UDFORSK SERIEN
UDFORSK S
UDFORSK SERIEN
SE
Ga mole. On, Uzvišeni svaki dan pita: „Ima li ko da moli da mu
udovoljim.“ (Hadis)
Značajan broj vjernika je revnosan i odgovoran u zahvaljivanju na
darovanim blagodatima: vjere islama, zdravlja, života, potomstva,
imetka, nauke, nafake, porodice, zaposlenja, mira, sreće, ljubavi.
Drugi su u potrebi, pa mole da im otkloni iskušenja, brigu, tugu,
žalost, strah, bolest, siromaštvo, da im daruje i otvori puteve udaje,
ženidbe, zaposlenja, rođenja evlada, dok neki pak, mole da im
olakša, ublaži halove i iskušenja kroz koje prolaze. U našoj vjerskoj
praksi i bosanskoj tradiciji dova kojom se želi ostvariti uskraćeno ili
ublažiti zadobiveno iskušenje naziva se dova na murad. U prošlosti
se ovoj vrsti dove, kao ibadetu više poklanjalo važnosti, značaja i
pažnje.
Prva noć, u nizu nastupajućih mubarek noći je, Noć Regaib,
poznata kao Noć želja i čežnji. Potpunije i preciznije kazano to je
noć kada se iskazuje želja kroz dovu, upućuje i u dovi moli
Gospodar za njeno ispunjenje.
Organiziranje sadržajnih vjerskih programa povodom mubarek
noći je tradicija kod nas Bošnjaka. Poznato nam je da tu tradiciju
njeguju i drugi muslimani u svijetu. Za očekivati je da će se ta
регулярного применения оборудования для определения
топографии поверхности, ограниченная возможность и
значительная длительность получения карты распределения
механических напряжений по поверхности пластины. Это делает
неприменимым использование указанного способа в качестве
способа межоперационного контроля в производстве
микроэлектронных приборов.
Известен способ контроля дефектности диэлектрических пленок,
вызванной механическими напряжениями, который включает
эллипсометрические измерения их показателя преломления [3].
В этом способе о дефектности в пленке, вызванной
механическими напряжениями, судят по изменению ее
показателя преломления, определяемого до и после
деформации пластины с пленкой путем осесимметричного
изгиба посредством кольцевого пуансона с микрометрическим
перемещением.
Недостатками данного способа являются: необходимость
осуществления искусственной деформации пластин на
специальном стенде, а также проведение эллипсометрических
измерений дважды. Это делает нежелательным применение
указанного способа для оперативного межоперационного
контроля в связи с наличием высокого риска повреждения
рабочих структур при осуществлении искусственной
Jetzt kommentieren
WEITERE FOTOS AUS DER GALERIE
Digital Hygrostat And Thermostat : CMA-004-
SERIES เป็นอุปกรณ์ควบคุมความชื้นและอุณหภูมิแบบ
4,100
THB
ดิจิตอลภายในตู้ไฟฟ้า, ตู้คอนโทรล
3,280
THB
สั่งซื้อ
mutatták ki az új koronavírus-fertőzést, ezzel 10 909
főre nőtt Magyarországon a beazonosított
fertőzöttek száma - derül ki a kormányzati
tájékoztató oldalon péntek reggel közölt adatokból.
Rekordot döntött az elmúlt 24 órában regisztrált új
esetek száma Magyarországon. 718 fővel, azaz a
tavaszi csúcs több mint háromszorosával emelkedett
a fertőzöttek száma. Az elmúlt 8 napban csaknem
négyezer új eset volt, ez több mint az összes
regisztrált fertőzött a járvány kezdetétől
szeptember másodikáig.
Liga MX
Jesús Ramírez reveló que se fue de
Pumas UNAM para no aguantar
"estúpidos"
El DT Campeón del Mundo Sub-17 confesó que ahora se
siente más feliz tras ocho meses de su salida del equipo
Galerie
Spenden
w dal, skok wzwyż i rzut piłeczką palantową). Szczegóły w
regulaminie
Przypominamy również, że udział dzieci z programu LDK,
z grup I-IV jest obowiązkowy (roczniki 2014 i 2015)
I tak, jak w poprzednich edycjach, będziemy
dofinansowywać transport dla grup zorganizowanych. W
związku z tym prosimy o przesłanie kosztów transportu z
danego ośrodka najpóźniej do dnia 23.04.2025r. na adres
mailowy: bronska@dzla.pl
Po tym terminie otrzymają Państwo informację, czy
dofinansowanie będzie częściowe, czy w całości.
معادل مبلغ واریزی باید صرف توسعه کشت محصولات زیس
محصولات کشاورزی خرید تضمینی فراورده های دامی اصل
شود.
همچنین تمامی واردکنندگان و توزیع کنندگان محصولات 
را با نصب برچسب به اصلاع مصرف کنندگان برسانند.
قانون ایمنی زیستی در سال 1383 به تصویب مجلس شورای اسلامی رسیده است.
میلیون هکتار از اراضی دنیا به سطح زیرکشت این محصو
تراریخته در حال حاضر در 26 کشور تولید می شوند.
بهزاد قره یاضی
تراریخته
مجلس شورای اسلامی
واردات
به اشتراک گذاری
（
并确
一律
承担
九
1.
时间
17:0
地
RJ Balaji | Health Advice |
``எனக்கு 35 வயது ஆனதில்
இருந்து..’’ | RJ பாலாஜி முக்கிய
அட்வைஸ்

• • •

* [REQUIRED WORK] The response should consist of the entries, retyped exactly and in full.

* [RESULT OF THIS TASK]
UDFORSK SERIEN
UDFORSK S
UDFORSK SERIEN
SE
Ga mole. On, Uzvišeni svaki dan pita: „Ima li ko da moli da mu
udovoljim.“ (Hadis)
Značajan broj vjernika je revnosan i odgovoran u zahvaljivanju na
darovanim blagodatima: vjere islama, zdravlja, života, potomstva,
imetka, nauke, nafake, porodice, zaposlenja, mira, sreće, ljubavi.
Drugi su u potrebi, pa mole da im otkloni iskušenja, brigu, tugu,
žalost, strah, bolest, siromaštvo, da im daruje i otvori puteve udaje,
ženidbe, zaposlenja, rođenja evlada, dok neki pak, mole da im
olakša, ublaži halove i iskušenja kroz koje prolaze. U našoj vjerskoj
praksi i bosanskoj tradiciji dova kojom se želi ostvariti uskraćeno ili
ublažiti zadobiveno iskušenje naziva se dova na murad. U prošlosti
se ovoj vrsti dove, kao ibadetu više poklanjalo važnosti, značaja i
pažnje.
Prva noć, u nizu nastupajućih mubarek noći je, Noć Regaib,
poznata kao Noć želja i čežnji. Potpunije i preciznije kazano to je
noć kada se iskazuje želja kroz dovu, upućuje i u dovi moli
Gospodar za njeno ispunjenje.
Organiziranje sadržajnih vjerskih programa povodom mubarek
noći je tradicija kod nas Bošnjaka. Poznato nam je da tu tradiciju
njeguju i drugi muslimani u svijetu. Za očekivati je da će se ta
регулярного применения оборудования для определения
топографии поверхности, ограниченная возможность и
значительная длительность получения карты распределения
механических напряжений по поверхности пластины. Это делает
неприменимым использование указанного способа в качестве
способа межоперационного контроля в производстве
микроэлектронных приборов.
Известен способ контроля дефектности диэлектрических пленок,
вызванной механическими напряжениями, который включает
эллипсометрические измерения их показателя преломления [3].
В этом способе о дефектности в пленке, вызванной
механическими напряжениями, судят по изменению ее
показателя преломления, определяемого до и после
деформации пластины с пленкой путем осесимметричного
изгиба посредством кольцевого пуансона с микрометрическим
перемещением.
Недостатками данного способа являются: необходимость
осуществления искусственной деформации пластин на
специальном стенде, а также проведение эллипсометрических
измерений дважды. Это делает нежелательным применение
указанного способа для оперативного межоперационного
контроля в связи с наличием высокого риска повреждения
рабочих структур при осуществлении искусственной
Jetzt kommentieren
WEITERE FOTOS AUS DER GALERIE
Digital Hygrostat And Thermostat : CMA-004-
SERIES เป็นอุปกรณ์ควบคุมความชื้นและอุณหภูมิแบบ
4,100
THB
ดิจิตอลภายในตู้ไฟฟ้า, ตู้คอนโทรล
3,280
THB
สั่งซื้อ
mutatták ki az új koronavírus-fertőzést, ezzel 10 909
főre nőtt Magyarországon a beazonosított
fertőzöttek száma - derül ki a kormányzati
tájékoztató oldalon péntek reggel közölt adatokból.
Rekordot döntött az elmúlt 24 órában regisztrált új
esetek száma Magyarországon. 718 fővel, azaz a
tavaszi csúcs több mint háromszorosával emelkedett
a fertőzöttek száma. Az elmúlt 8 napban csaknem
négyezer új eset volt, ez több mint az összes
regisztrált fertőzött a járvány kezdetétől
szeptember másodikáig.
Liga MX
Jesús Ramírez reveló que se fue de
Pumas UNAM para no aguantar
"estúpidos"
El DT Campeón del Mundo Sub-17 confesó que ahora se
siente más feliz tras ocho meses de su salida del equipo
Galerie
Spenden
w dal, skok wzwyż i rzut piłeczką palantową). Szczegóły w
regulaminie
Przypominamy również, że udział dzieci z programu LDK,
z grup I-IV jest obowiązkowy (roczniki 2014 i 2015)
I tak, jak w poprzednich edycjach, będziemy
dofinansowywać transport dla grup zorganizowanych. W
związku z tym prosimy o przesłanie kosztów transportu z
danego ośrodka najpóźniej do dnia 23.04.2025r. na adres
mailowy: bronska@dzla.pl
Po tym terminie otrzymają Państwo informację, czy
dofinansowanie będzie częściowe, czy w całości.
معادل مبلغ واریزی باید صرف توسعه کشت محصولات زیس
محصولات کشاورزی خرید تضمینی فراورده های دامی اصل
شود.
همچنین تمامی واردکنندگان و توزیع کنندگان محصولات 
را با نصب برچسب به اصلاع مصرف کنندگان برسانند.
قانون ایمنی زیستی در سال 1383 به تصویب مجلس شورای اسلامی رسیده است.
میلیون هکتار از اراضی دنیا به سطح زیرکشت این محصو
تراریخته در حال حاضر در 26 کشور تولید می شوند.
بهزاد قره یاضی
تراریخته
مجلس شورای اسلامی
واردات
به اشتراک گذاری
（
并确
一律
承担
九
1.
时间
17:0
地
RJ Balaji | Health Advice |
``எனக்கு 35 வயது ஆனதில்
இருந்து..’’ | RJ பாலாஜி முக்கிய
அட்வைஸ்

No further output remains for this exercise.